MITCH FIFIELD: It’s good news for consumers in regional areas.

PETER LLOYD: The package lifts the ban on media companies controlling a newspaper, TV and radio license in the same market.

It’s the so called two-out-of-three rule.

And, TV networks will now be allowed to broadcast to more than 75 per cent of the population.

When the predicted ownership shake-up happens, media operators in regional Australia will have to produce more local content.

National Party MPs demanded that caveat.

Current regional media players WIN, Prime Media and Southern Cross hired former deputy PM and Nationals leader Tim Fischer to spearhead their lobbying.

(Sounds from advertising campaign)

PRESENTER: Unless government policy changes soon, we might lose our voice altogether.

PETER LLOYD: Under the new rules the system for measuring local content will be more demanding. That will happen after takeovers or, what the Minister Mitch Fifield calls here, a trigger event.

MITCH FIFIELD: At the moment regional providers in the aggregated areas need to provide those 720 points of local content over a six-week period. After a trigger event, or six months after a trigger event, we will be requiring 900 points of local content over a six-week period.

PETER LLOYD: The Government’s claiming this is a win for people living outside of metro areas. Independent media economist Peter Cox has run media businesses, and he doesn’t think so.

PETER COX: What all this about is a power struggle between the media barons in Australia. I think the public interest is just a marginal area that perhaps the country party is trying to do something about.

PETER LLOYD: The Government’s saying that there’ll be more demands on the people who broadcast and who publish in the regions to produce local content. Isn’t that better?

PETER COX: Well it would be if that became practical, but my experience is right from when we went back to TV aggregation where we moved from one station on a market to three stations in the regional markets throughout Australia, and yet what did we do? We lost our local media in that process.

PETER LLOYD: Are you suggesting they’ll be attempting to fudge those figures?

PETER COX: Absolutely, because you know what? It’s a small part of the deal. This is really a deal about power, about making money, about vested interest.

The internet is starting to take money away. We’re now starting to get what we call “OTT operators”, over the top, like Netflix coming into Australia.

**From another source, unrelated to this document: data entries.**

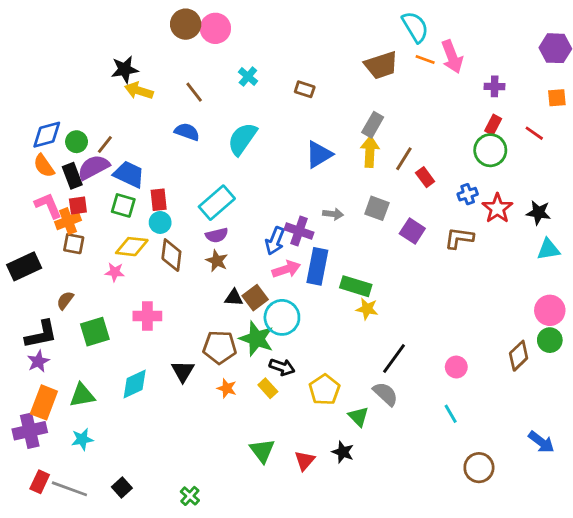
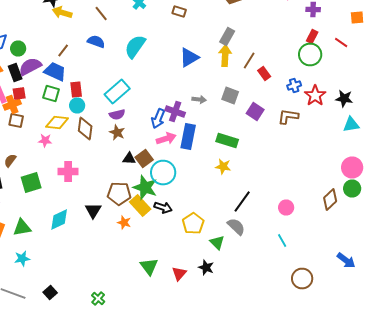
brown line: (105, 145) -> (63, 50), moved
green rectangle: (356, 286) -> (227, 140), moved
yellow rectangle: (268, 388) -> (140, 206), moved, size x1.5

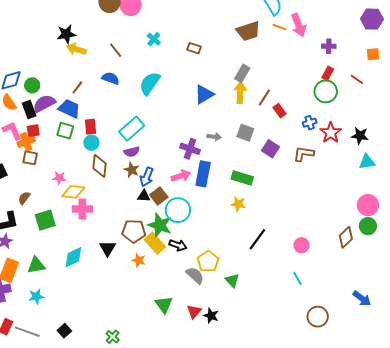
blue arrow: (158, 118) -> (147, 177), moved
yellow diamond: (57, 122) -> (73, 192), moved
gray semicircle: (236, 226) -> (195, 275), moved
black star: (206, 268) -> (211, 316), moved

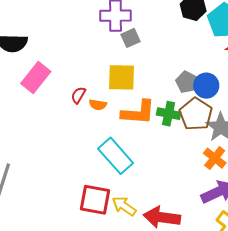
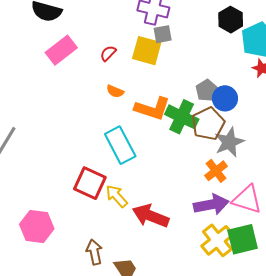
yellow square: (121, 77) -> (147, 51), moved
red semicircle: (78, 95) -> (108, 53), moved
green cross: (169, 114) -> (182, 117), size x1.4

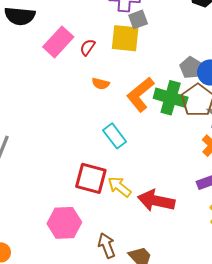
pink rectangle: (61, 50) -> (58, 42), moved
orange L-shape: (152, 109) -> (140, 94), turned 132
cyan rectangle: (120, 145) -> (115, 136), size x0.7
pink hexagon: (37, 227) -> (64, 223), moved

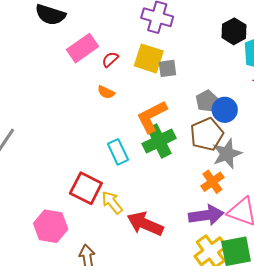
gray square: (138, 19) -> (167, 68), moved
orange semicircle: (101, 84) -> (106, 92), moved
green cross: (171, 98) -> (159, 141), moved, turned 36

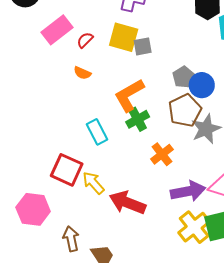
green cross: (159, 141) -> (138, 119), size x0.7
orange cross: (212, 182) -> (162, 154), moved

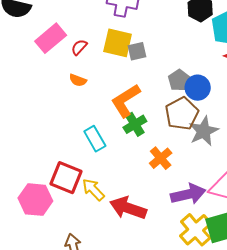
pink hexagon: (33, 209) -> (35, 200), moved

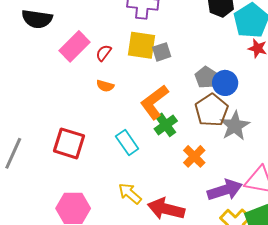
red square: (66, 178) -> (69, 143), moved

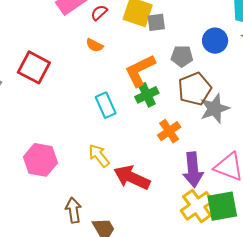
gray pentagon: (206, 77) -> (182, 56), moved, turned 30
blue circle: (225, 83) -> (215, 41), moved
red square: (69, 143) -> (34, 67), moved
purple arrow: (225, 190) -> (193, 170), turned 92

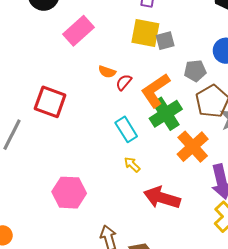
red semicircle: (99, 13) -> (124, 82), moved
green cross: (147, 95) -> (166, 114), size x1.4
orange cross: (169, 131) -> (193, 147), size x1.4
yellow arrow: (99, 156) -> (132, 165), moved, size x0.7

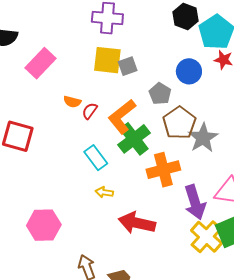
gray pentagon: (195, 71) -> (160, 94), turned -30
orange cross: (193, 147) -> (163, 170), turned 32
yellow arrow: (132, 165) -> (104, 192), turned -30

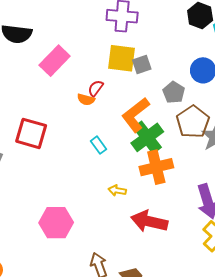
red semicircle: (90, 111) -> (96, 88), moved
cyan rectangle: (96, 158) -> (99, 145), moved, size x0.7
orange cross: (163, 170) -> (156, 167), moved

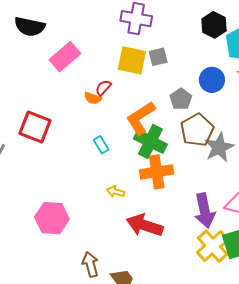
gray square: (142, 65) -> (158, 57), moved
green cross: (147, 137) -> (150, 142), turned -32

And I think what the regional proprietors want to do is to force the hand of the city ones to have to buy them and so they can cash out. It is totally about managing decline.

PETER LLOYD: The Media, Entertainment and Arts Alliance represents media workers. It’s given qualified support for mergers, but remains sceptical about how much any one operator should dominate in a single market. CEO Paul Murphy.

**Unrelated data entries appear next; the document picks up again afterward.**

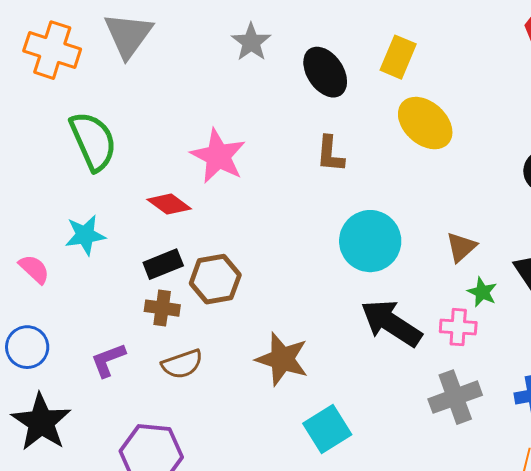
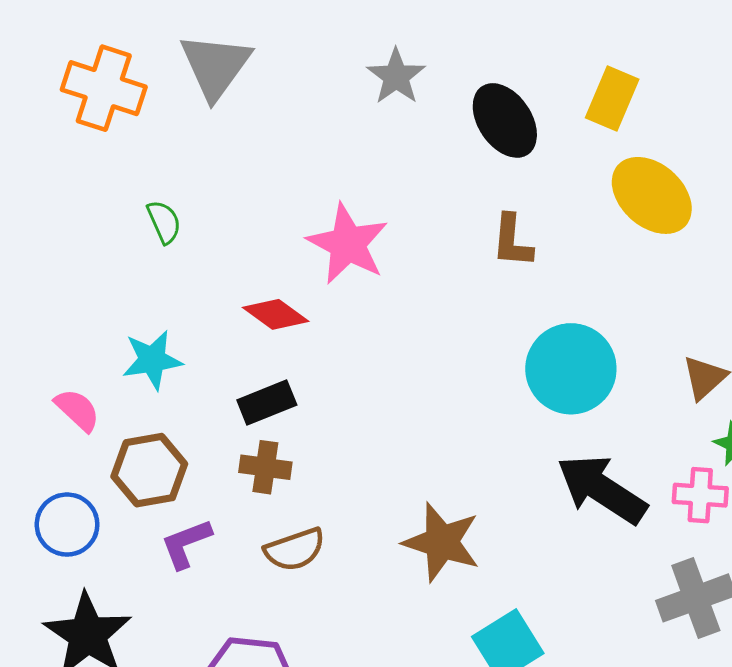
green semicircle: (93, 141) -> (164, 222), size x0.5
brown hexagon: (215, 279) -> (149, 470), moved

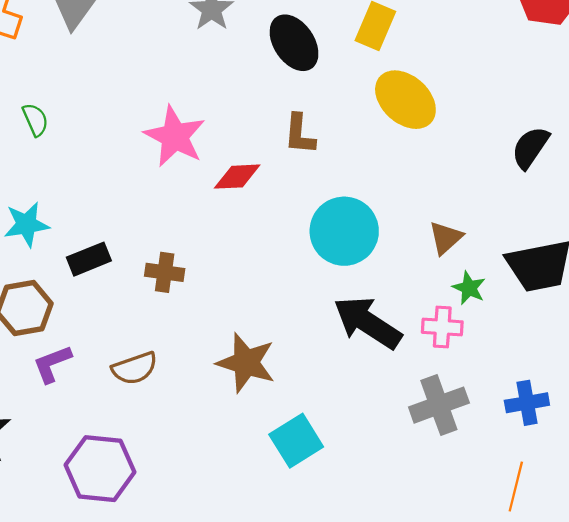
red diamond: (276, 314) -> (237, 177), moved, turned -39
black rectangle: (267, 403) -> (89, 259), moved
brown cross: (265, 467) -> (165, 272), moved

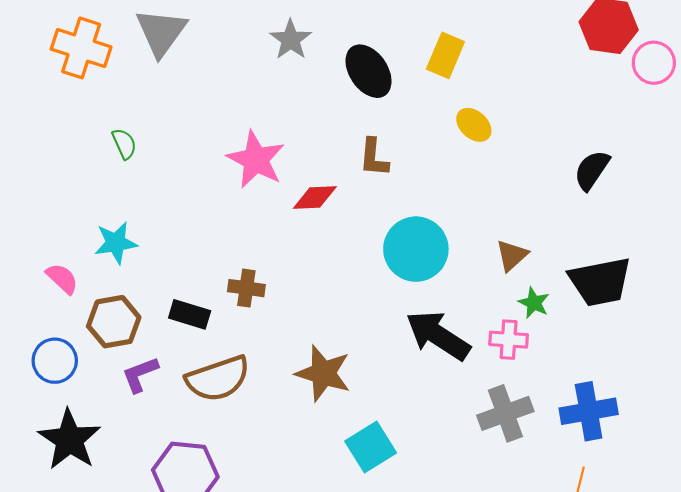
yellow ellipse: (405, 100) -> (474, 125), size x0.6
black rectangle: (89, 259) -> (190, 314), moved, turned 39
brown semicircle: (135, 368) -> (218, 379), size x1.5
blue cross: (527, 403) -> (589, 411), size x1.4

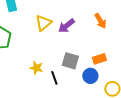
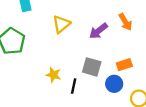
purple arrow: (66, 26) -> (98, 31), moved
black line: (54, 78) -> (74, 86), turned 32

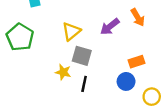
yellow triangle: (61, 24) -> (71, 31), moved
gray square: (92, 67) -> (82, 56), moved

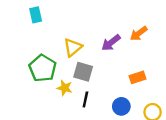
orange arrow: (138, 17) -> (139, 33), turned 84
green pentagon: (20, 37) -> (43, 68), moved
blue circle: (126, 81) -> (121, 106), moved

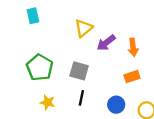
orange arrow: (139, 33) -> (133, 47), moved, turned -60
yellow triangle: (73, 47) -> (84, 28), moved
yellow star: (65, 88) -> (48, 102), moved

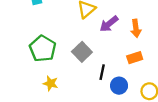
gray square: (79, 71) -> (82, 52), turned 30
black line: (81, 98) -> (102, 72), moved

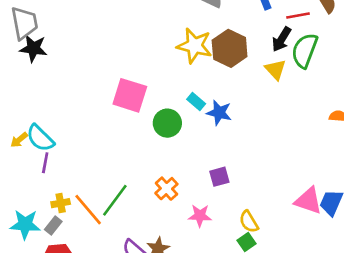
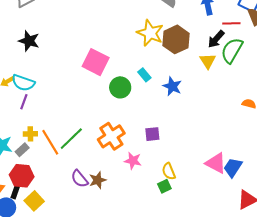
black star: (33, 48) -> (29, 41), moved
blue star: (219, 113) -> (172, 86), moved
cyan semicircle: (40, 138) -> (23, 83), turned -35
orange cross: (166, 189) -> (111, 136), size x1.5

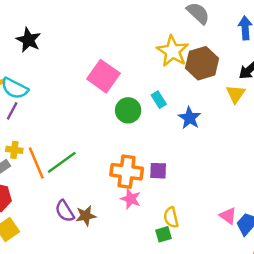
orange cross: (111, 136) -> (127, 172), moved, turned 32
pink triangle: (216, 163) -> (228, 216), size x0.7

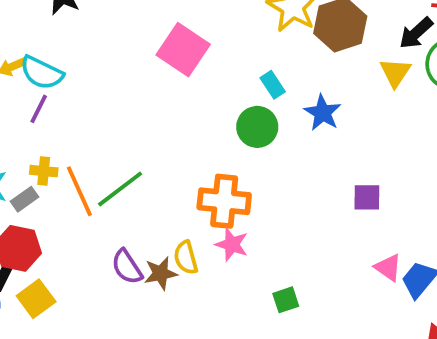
green circle: (128, 110) -> (257, 127), moved
purple square: (158, 171) -> (367, 197), moved
yellow semicircle: (171, 217) -> (186, 258), moved

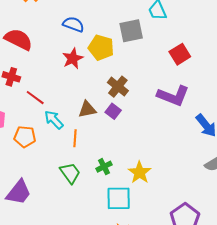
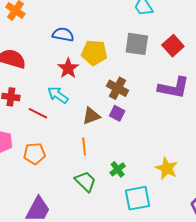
gray square: (131, 31) -> (137, 44), moved, turned 30
cyan arrow: (54, 120) -> (58, 95), moved
yellow star: (140, 172) -> (167, 168), moved

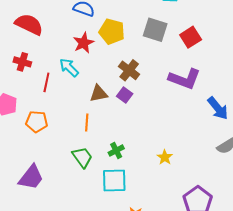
red line: (38, 113) -> (46, 82), turned 66
yellow star: (167, 168) -> (165, 157), size x0.7
cyan square: (137, 198) -> (114, 180), moved

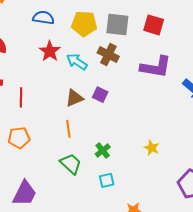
yellow pentagon: (112, 31) -> (84, 24), moved
red square: (191, 37) -> (154, 25), turned -30
cyan arrow: (69, 67) -> (77, 62), moved
brown cross: (129, 70) -> (108, 55), moved
cyan square: (114, 180) -> (107, 180), size x0.6

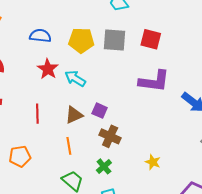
brown cross: (108, 55) -> (110, 136), moved
red line: (21, 97) -> (37, 114), moved

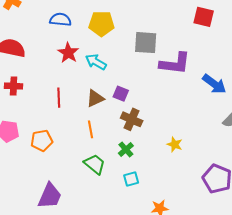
red square: (151, 39) -> (204, 17), moved
gray square: (114, 40) -> (146, 43), moved

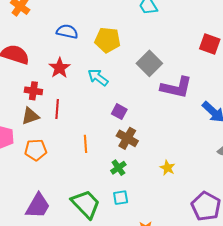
gray square: (146, 43) -> (149, 63), turned 35
red star: (68, 53) -> (60, 68), moved
red cross: (14, 86) -> (33, 91), moved
brown triangle: (95, 98) -> (30, 116), moved
green trapezoid: (95, 164) -> (86, 204), moved, size x1.4

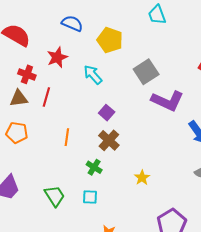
green cross: (118, 168) -> (94, 167), turned -35
green trapezoid: (86, 204) -> (55, 196), size x0.7

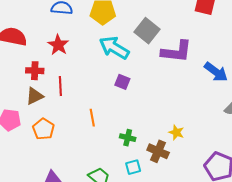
cyan arrow: (93, 75) -> (114, 48), moved, size x1.4
orange pentagon: (17, 133) -> (43, 129), turned -30
brown cross: (109, 140) -> (158, 151), moved

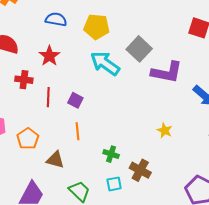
purple square: (122, 82) -> (75, 100), moved
brown triangle: (34, 96) -> (55, 160), moved, turned 36
yellow star: (176, 132) -> (165, 130), moved

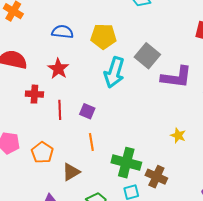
cyan arrow: (105, 63) -> (114, 72), turned -104
green cross: (111, 154) -> (126, 163), size x1.8
brown triangle: (55, 160) -> (71, 172), turned -42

PAUL MURPHY: Our concern is to see an environment that promotes the widest possible diversity – that makes it as easy as possible for the widest number of players to deliver news and perspectives to the Australian population.

PETER LLOYD: The unhappiest mogul of all, it seems, is Rupert Murdoch.

The owner of News Corporation, which runs The Australian and pay TV provider Foxtel wanted the Government to soften the rules on which major sport events must be shown on free-to-air TV.

In an election year, it’s an undecided policy that keeps News needing to court the Government’s favour.

For Malcolm Turnbull, it’s been a challenged relationship ever since that quip at the launch of The Saturday Paper two years ago.

MALCOLM TURNBULL: You’re not some, you know, demented plutocrat pouring more and more money into a loss-making venture that’s just going to pedal your opinions.

PETER LLOYD: Media analyst Peter Cox believes personal, as well as political factors, weigh on what happens next.

PETER COX: He denied it afterwards but it was highly unfortunate. I think that probably Rupert took offence to that.

And then of course, you know, the News Limited backed Abbott of course strongly during his leadership. The one thing out of this that News Limited would like is that they’d like more access to sports programming.

And it would look as though Malcolm is holding out.

PETER LLOYD: Media law. A bit now and perhaps, a bit more after the election.